She was a petite woman living in an era when females didn't play lead guitar.
But once the St. Paul native with the stage name "Marcia Hall" stood before a crowd, her fingers flying, she earned the respect of listeners of every stripe.
Hall, whose real name was Marcella Isaac, played in several groups in Minnesota from the 1950s through the 1980s. She was inducted into the Minnesota Rock Country Hall of Fame. She died Nov. 19 at the age of 88.
Growing up in St. Paul, Isaac learned to play on a used guitar, said her sister Dorothy Henninger: "She would play it by the radio and every new song that came on, she picked it out." When she grew older, her mother took her to a local Montgomery Ward store to choose a new guitar.
Isaac joined an all-female country music band led by Ardis Wells called the Rhythm Ranch Gals in the 1950s. They once appeared on national television's "Ozark Jubilee." Their regular gig, however, was playing in the cocktail room at the Flame Cafe nightclub in downtown Minneapolis, said bandmate Jan Sherman, known as Jan North. The Flame would bring in an act from Nashville every week, such as Patsy Cline and Willie Nelson, Sherman said. Those acts would join the Rhythm Ranch Gals for a few songs.

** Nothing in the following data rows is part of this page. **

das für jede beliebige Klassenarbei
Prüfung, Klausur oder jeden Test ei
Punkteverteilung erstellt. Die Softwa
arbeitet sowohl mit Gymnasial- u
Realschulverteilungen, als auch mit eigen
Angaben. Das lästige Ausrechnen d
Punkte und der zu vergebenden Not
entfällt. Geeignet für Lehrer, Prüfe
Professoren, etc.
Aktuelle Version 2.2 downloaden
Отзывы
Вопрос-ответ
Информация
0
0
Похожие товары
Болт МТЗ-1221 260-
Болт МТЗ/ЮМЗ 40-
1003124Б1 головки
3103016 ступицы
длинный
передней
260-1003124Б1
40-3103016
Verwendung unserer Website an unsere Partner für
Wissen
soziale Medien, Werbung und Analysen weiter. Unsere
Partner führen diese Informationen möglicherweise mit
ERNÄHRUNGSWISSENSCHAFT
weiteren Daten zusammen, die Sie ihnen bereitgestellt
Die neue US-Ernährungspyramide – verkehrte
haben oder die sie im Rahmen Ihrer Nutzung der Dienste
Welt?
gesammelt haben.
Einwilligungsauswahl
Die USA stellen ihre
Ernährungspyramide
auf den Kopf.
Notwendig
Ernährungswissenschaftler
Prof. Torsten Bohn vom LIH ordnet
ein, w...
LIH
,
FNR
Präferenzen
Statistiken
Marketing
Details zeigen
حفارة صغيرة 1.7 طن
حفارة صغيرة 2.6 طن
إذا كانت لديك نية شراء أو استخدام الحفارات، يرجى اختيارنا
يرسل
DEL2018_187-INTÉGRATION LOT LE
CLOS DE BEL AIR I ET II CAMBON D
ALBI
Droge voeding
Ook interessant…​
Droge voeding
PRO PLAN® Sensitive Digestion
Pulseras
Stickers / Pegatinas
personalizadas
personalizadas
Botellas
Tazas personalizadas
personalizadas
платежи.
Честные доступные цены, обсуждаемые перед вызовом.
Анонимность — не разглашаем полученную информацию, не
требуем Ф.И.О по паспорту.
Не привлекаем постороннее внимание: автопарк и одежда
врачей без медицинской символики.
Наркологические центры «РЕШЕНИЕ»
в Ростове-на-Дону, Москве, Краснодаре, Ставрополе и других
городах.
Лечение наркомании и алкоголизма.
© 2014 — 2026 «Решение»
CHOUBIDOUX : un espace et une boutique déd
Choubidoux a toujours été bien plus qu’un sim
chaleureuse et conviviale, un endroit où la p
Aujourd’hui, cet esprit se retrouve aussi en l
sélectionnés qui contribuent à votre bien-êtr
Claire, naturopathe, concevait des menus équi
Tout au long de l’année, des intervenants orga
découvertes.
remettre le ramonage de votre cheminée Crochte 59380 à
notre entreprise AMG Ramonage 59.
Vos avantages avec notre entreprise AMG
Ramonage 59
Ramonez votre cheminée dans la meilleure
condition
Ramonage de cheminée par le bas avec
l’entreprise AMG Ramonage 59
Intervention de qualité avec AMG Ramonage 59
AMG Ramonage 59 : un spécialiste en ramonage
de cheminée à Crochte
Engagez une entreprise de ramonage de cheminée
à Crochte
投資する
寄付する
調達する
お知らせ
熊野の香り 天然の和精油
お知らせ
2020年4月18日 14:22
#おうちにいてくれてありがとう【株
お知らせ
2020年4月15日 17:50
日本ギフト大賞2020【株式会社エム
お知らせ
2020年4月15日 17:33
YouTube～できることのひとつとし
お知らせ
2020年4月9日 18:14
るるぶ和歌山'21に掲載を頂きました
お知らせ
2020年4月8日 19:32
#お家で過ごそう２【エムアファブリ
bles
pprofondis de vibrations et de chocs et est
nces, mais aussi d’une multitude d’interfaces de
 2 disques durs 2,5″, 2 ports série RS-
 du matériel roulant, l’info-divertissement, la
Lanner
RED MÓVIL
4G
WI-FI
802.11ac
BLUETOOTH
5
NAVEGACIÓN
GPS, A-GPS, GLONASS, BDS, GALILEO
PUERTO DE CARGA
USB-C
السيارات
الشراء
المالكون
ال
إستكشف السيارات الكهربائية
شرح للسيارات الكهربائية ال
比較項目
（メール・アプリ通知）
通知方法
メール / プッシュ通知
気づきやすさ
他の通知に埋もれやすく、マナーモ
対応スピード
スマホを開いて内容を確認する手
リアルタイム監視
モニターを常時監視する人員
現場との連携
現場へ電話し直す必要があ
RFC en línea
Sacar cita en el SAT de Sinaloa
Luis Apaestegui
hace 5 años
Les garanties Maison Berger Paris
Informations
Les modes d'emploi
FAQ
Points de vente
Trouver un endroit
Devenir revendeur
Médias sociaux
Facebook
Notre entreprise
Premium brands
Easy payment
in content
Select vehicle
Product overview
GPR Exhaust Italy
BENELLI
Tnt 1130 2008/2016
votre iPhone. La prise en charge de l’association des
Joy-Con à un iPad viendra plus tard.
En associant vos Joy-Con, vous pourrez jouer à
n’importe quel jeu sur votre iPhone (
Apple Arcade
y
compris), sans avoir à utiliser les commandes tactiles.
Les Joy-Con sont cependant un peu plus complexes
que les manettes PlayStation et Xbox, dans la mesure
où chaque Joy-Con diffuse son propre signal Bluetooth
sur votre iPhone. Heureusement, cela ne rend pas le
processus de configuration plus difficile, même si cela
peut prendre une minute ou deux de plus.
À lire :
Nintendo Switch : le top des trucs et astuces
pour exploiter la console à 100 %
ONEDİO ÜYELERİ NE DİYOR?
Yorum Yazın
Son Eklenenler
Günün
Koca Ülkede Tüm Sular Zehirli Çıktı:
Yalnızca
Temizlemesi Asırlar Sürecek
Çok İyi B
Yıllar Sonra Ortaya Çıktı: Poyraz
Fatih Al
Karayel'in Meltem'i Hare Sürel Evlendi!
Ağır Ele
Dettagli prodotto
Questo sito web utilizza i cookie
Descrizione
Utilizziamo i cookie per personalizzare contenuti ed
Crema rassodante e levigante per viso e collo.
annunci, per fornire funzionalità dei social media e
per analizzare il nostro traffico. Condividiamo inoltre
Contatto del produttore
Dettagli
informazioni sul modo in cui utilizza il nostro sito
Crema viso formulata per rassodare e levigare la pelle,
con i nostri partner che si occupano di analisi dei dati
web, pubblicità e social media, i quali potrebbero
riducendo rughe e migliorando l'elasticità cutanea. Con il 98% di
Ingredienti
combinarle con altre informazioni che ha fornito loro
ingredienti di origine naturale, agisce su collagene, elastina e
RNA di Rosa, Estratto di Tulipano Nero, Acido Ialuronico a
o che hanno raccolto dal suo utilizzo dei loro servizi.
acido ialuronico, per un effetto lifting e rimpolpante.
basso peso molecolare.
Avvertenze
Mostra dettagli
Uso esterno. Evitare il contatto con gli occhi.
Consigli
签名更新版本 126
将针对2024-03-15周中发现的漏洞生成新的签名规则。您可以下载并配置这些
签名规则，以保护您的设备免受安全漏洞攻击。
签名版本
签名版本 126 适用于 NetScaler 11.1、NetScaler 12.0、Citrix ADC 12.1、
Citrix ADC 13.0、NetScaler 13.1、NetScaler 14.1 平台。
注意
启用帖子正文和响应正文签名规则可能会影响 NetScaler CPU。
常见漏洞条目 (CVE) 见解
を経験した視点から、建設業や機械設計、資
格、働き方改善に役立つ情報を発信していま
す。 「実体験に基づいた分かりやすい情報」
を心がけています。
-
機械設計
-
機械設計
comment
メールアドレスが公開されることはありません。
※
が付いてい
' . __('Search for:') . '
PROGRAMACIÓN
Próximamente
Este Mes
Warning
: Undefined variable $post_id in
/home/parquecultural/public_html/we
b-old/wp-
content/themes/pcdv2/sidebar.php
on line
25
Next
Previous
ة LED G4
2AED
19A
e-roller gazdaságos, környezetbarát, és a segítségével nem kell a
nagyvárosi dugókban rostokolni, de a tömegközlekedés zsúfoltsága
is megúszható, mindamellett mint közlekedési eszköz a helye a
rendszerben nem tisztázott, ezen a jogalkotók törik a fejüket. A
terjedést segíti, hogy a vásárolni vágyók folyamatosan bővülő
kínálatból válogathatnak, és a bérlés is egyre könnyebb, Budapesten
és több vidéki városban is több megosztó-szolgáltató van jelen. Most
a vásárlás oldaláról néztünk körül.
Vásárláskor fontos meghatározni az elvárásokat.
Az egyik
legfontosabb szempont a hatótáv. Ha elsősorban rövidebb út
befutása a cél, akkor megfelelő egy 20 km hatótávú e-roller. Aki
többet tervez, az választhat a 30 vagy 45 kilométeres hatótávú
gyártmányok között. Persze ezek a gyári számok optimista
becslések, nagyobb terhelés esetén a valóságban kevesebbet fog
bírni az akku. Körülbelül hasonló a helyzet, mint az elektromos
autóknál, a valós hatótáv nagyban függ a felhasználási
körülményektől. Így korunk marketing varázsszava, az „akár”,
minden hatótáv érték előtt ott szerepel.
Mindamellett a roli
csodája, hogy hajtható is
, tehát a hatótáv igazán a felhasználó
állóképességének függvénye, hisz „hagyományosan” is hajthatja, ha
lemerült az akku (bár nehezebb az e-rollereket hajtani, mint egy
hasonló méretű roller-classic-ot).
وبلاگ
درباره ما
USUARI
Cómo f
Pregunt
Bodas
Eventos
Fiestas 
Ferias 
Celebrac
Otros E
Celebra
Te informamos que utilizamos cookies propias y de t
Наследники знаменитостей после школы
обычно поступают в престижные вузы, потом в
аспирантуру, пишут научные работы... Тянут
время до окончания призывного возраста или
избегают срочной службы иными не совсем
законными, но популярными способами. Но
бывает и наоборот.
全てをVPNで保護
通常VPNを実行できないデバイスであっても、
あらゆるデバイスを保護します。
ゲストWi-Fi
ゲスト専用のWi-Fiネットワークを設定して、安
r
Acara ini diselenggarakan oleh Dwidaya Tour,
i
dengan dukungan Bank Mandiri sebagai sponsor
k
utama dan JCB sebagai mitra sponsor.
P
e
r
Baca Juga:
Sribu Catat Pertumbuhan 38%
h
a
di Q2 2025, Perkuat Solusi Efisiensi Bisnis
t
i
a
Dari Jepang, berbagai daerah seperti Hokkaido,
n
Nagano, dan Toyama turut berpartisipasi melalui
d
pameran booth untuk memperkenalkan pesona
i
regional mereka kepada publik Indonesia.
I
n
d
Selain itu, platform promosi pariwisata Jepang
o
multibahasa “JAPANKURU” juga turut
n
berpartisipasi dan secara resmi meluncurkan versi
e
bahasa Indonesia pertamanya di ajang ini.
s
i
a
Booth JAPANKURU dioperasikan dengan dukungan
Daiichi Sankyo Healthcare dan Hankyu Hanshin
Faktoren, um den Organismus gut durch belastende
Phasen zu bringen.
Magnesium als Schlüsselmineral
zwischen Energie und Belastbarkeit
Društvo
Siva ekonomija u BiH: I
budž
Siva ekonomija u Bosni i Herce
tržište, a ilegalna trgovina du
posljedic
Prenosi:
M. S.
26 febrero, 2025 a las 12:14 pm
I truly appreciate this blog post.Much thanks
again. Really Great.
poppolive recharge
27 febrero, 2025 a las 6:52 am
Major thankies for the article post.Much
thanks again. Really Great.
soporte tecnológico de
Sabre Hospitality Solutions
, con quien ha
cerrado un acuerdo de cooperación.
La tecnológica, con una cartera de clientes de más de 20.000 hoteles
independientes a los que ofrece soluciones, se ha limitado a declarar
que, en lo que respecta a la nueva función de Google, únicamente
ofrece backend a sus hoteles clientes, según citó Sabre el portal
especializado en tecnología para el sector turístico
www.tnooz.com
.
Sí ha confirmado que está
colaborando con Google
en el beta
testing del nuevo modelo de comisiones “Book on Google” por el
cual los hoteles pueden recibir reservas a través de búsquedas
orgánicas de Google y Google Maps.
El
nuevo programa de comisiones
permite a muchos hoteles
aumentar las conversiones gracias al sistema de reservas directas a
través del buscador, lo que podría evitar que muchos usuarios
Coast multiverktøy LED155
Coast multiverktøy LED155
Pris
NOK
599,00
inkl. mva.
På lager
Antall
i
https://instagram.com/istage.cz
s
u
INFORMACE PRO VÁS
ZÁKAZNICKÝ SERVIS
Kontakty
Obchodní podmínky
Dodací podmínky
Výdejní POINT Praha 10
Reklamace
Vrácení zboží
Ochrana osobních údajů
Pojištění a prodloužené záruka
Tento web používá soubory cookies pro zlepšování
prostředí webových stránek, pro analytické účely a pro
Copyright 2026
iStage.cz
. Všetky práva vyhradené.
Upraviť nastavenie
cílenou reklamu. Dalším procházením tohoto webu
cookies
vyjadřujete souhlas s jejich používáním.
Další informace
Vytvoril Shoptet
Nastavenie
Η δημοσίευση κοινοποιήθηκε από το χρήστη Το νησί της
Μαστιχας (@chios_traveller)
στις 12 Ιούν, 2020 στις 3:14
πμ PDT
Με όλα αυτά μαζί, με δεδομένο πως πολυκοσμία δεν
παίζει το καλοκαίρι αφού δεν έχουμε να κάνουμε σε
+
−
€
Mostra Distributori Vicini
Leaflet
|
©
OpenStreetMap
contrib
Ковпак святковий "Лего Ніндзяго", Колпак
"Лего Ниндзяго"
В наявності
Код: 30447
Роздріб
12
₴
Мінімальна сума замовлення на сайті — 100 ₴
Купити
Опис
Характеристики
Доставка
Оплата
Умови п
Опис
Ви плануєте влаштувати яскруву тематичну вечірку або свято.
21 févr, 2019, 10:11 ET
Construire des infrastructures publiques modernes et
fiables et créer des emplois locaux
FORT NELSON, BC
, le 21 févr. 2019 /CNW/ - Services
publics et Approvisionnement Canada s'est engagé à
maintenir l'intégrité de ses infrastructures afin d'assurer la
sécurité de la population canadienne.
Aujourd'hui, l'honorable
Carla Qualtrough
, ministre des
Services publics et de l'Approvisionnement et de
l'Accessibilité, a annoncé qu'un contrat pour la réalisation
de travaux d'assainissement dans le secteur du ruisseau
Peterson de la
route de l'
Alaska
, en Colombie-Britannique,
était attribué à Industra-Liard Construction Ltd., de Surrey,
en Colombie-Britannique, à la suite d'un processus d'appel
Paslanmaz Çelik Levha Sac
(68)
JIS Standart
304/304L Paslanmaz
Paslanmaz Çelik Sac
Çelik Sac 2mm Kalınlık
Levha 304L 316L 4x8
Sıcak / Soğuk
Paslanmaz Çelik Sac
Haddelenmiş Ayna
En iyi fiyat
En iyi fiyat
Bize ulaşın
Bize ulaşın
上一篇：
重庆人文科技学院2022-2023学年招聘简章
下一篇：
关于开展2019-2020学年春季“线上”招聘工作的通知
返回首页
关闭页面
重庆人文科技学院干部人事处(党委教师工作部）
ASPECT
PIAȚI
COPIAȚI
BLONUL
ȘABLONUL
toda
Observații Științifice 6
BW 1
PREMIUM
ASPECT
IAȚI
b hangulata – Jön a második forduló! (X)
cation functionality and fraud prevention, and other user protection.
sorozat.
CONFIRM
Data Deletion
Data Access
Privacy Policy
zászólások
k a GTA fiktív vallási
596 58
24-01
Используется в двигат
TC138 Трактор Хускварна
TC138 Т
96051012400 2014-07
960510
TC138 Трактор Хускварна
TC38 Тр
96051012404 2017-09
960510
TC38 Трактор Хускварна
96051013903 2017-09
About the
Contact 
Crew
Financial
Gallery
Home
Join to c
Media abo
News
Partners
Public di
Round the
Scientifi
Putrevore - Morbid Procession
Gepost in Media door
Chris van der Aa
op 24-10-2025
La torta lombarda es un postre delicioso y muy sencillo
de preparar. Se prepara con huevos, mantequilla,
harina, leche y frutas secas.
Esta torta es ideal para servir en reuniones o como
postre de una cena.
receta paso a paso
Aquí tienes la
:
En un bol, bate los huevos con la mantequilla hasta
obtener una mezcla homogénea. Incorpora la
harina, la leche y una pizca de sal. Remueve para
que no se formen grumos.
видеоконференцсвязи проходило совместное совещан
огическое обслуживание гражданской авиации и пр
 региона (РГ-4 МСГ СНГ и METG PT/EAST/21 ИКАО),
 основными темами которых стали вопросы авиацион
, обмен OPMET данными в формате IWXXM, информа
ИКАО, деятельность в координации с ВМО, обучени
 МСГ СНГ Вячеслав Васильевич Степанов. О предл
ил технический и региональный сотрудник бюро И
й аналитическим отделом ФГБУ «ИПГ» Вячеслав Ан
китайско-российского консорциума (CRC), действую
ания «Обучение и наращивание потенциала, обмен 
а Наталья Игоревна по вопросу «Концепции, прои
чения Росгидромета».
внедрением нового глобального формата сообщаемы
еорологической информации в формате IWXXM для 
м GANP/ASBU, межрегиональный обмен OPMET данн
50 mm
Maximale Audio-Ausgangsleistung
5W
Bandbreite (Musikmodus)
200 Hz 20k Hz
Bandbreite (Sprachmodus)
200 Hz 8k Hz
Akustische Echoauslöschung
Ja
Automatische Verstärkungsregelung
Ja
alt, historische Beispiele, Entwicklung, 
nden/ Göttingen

The group later broke down into a trio that toured the southern part of the state. Isaac formed her own musical group which played all types of music, Sherman said.
Isaac eventually earned a degree and worked at the University of Minnesota's Ophthalmology Department, but continued to play music in her free time.
"She was amazing. She played entirely by ear," said Jackie Dubbe, a drummer who played in a trio called Self Renewal with Isaac and Virginia Havener in the 1970s and '80s.